- [Task goal] Give the lines again exactly as they appear, beginning at the one with "Here is an image." and ending at the last line of the records.

[Dataset entries]

··········

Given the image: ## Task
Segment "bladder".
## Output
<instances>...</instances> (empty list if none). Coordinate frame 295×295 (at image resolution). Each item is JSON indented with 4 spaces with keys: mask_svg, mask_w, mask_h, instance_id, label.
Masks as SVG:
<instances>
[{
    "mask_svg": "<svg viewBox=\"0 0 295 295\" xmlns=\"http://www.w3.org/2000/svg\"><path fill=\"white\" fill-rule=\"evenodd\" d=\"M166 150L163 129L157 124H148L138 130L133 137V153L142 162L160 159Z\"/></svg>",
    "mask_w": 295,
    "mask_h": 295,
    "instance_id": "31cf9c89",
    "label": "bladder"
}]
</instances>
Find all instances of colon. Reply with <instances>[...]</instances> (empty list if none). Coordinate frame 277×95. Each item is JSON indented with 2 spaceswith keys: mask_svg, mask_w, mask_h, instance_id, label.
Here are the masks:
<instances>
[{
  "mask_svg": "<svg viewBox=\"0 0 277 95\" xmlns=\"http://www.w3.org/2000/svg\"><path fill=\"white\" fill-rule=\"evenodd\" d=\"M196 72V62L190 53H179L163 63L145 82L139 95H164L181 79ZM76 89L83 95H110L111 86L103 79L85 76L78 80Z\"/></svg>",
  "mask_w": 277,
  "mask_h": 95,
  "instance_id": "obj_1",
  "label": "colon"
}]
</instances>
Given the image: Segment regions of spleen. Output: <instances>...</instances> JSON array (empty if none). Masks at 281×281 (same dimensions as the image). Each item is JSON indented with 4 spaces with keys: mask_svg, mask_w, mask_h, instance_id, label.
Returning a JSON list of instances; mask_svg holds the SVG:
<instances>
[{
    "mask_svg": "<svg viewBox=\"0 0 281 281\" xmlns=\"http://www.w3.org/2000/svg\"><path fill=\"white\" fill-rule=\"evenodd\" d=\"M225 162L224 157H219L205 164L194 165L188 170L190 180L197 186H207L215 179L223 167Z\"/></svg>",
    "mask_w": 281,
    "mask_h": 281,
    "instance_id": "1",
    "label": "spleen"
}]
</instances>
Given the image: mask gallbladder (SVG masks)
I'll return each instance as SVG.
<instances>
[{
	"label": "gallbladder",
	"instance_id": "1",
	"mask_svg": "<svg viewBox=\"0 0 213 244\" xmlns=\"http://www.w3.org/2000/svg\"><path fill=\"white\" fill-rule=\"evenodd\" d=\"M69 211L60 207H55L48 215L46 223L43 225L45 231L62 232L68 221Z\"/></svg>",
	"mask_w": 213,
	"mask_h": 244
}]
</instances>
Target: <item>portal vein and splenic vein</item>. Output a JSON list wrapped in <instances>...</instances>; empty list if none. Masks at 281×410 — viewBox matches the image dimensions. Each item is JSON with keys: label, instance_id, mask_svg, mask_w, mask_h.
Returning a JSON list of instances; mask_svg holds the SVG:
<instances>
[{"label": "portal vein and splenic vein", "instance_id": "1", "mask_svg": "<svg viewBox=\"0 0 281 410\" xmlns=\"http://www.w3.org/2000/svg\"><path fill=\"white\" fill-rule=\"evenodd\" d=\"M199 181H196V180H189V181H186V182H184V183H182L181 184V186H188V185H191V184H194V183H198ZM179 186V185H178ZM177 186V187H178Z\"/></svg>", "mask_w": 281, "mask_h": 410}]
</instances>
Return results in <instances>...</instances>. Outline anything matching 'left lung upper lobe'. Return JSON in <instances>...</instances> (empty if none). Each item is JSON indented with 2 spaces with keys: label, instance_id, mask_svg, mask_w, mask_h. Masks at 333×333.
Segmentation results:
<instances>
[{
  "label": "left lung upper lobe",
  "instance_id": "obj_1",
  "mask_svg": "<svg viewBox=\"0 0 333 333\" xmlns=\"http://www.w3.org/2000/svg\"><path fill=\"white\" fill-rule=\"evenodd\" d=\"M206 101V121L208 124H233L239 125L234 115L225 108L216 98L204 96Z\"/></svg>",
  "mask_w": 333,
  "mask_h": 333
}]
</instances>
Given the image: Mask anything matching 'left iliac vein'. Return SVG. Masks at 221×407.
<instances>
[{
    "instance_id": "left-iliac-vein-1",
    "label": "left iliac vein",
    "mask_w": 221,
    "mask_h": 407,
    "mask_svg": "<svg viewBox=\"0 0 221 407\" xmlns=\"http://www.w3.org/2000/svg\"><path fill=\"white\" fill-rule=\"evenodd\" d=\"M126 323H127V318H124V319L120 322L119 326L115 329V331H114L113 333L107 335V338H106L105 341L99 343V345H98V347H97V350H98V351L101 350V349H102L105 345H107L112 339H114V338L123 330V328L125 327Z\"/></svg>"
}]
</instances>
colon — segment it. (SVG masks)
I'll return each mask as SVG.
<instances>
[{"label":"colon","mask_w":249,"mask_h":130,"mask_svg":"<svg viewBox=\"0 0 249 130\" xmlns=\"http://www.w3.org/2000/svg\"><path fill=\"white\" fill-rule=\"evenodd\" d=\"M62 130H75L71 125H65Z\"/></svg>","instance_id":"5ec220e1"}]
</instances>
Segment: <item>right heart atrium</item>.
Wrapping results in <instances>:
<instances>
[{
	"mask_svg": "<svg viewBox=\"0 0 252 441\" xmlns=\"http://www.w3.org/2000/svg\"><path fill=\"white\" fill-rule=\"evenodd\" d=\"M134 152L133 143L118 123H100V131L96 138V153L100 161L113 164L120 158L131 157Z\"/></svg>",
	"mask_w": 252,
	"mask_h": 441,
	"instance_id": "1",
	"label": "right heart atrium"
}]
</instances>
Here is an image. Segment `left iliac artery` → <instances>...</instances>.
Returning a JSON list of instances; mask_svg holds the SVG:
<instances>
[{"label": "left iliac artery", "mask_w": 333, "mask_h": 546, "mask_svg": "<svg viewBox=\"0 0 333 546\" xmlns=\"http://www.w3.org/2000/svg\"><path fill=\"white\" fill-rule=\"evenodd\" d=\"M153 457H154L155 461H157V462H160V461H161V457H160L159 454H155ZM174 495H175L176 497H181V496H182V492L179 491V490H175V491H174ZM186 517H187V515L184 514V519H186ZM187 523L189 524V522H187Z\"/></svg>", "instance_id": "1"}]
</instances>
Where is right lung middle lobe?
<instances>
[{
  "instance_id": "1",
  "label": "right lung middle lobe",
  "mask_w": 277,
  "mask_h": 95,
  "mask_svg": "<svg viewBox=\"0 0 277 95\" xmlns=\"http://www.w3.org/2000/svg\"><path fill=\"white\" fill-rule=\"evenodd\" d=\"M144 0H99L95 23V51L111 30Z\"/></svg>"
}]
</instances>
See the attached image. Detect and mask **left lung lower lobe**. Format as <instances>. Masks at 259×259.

··········

- [Result]
Here is an image. Segment `left iliac artery` → <instances>...</instances>.
Returning a JSON list of instances; mask_svg holds the SVG:
<instances>
[{"label": "left iliac artery", "mask_w": 333, "mask_h": 546, "mask_svg": "<svg viewBox=\"0 0 333 546\" xmlns=\"http://www.w3.org/2000/svg\"><path fill=\"white\" fill-rule=\"evenodd\" d=\"M153 457H154L155 461H157V462H160V461H161V457H160L159 454H155ZM174 495H175L176 497H181V496H182V492L179 491V490H175V491H174ZM186 517H187V515L184 514V519H186ZM187 523L189 524V522H187Z\"/></svg>", "instance_id": "1"}]
</instances>
Where is right lung middle lobe?
<instances>
[{
  "instance_id": "1",
  "label": "right lung middle lobe",
  "mask_w": 277,
  "mask_h": 95,
  "mask_svg": "<svg viewBox=\"0 0 277 95\" xmlns=\"http://www.w3.org/2000/svg\"><path fill=\"white\" fill-rule=\"evenodd\" d=\"M144 0H99L95 23V51L111 30Z\"/></svg>"
}]
</instances>
See the attached image. Detect and mask **left lung lower lobe**. Format as <instances>. Masks at 259×259.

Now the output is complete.